What is the 8th term of the linear sequence below? 6 13 20 27 34
just keep adding 7
To find the 8th term of a linear sequence, you first need to identify the common difference between the terms. In this case, the common difference is 7, as each term is obtained by adding 7 to the previous term.
Once you've determined the common difference, you can calculate the value of the 8th term by using the formula for the nth term of an arithmetic sequence:
nth term = initial term + (n - 1) * common difference
In this sequence, the initial term is 6 and the common difference is 7. Plugging these values into the formula, we have:
8th term = 6 + (8 - 1) * 7
Simplifying the expression, we get:
8th term = 6 + 7 * 7
Calculating further, we have:
8th term = 6 + 49
Finally, we find that the 8th term of the given sequence is 55.

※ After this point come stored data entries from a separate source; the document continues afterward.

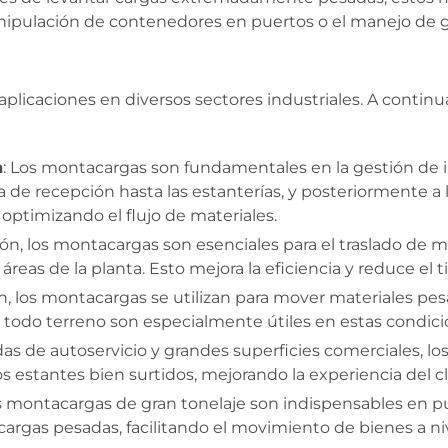
anipulación de contenedores en puertos o el manejo de 
licaciones en diversos sectores industriales. A continu
n
: Los montacargas son fundamentales en la gestión de i
 de recepción hasta las estanterías, y posteriormente a l
ptimizando el flujo de materiales.
ón, los montacargas son esenciales para el traslado de 
reas de la planta. Esto mejora la eficiencia y reduce el 
ón, los montacargas se utilizan para mover materiales pesa
 todo terreno son especialmente útiles en estas condici
ndas de autoservicio y grandes superficies comerciales,
stantes bien surtidos, mejorando la experiencia del clie
s montacargas de gran tonelaje son indispensables en pue
rgas pesadas, facilitando el movimiento de bienes a niv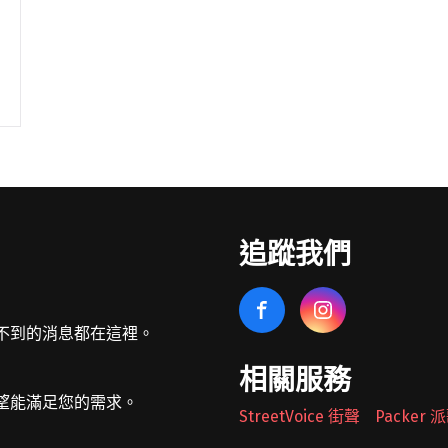
追蹤我們
不到的消息都在這裡。
相關服務
望能滿足您的需求。
StreetVoice 街聲
Packer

To find the 8th term of a linear sequence, we need to identify the pattern and use it to calculate the value.
Looking at the sequence: 6, 13, 20, 27, 34, ...
The common difference between consecutive terms is 7 (13-6=7, 20-13=7, etc.). This means that each term increases by 7.
To find the 8th term, we can start with the first term (6) and add the common difference (7) seven times:
6 + 7 + 7 + 7 + 7 + 7 + 7 + 7
Simplifying this, we get:
6 + 7(7)
6 + 49
So, the 8th term of the sequence is 55.